Count, please, the lines in the listing below that contain "Improper", and reply with the count only.

Start of Listed entries

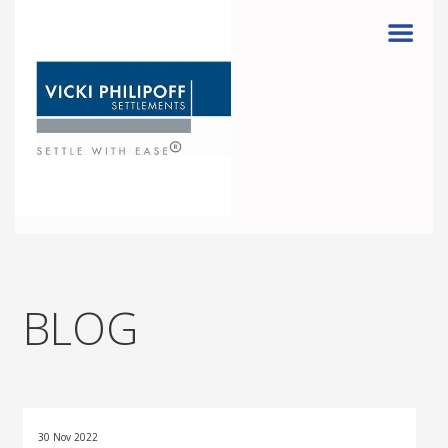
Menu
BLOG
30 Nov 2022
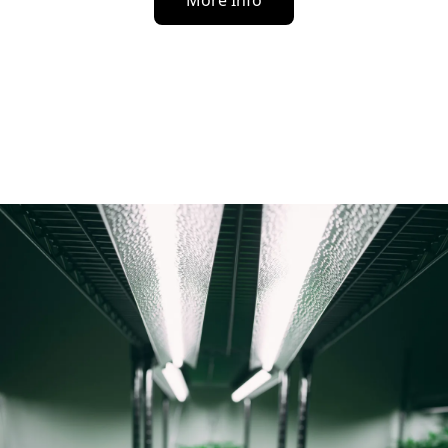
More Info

End of Listed entries
Start of Listed entries

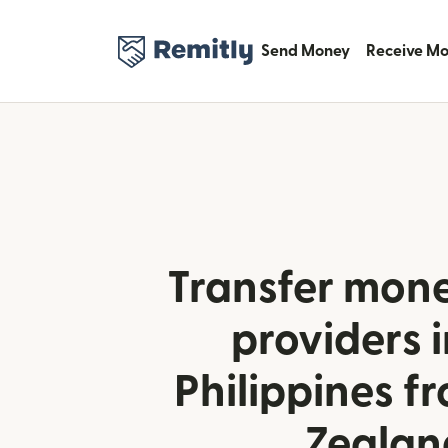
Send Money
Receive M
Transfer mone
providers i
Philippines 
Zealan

End of Listed entries
Start of Listed entries

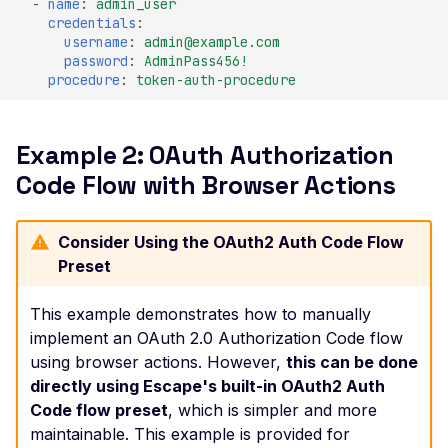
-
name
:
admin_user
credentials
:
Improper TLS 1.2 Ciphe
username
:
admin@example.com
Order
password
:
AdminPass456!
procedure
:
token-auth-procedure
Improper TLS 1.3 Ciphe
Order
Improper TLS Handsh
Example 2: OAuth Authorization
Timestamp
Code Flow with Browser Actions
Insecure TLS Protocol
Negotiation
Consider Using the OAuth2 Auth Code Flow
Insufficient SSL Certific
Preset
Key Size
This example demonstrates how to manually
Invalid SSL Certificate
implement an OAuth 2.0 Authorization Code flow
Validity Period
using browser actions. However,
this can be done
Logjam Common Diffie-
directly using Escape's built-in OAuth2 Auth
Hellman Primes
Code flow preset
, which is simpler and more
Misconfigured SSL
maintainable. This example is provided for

End of Listed entries

Written reply:
3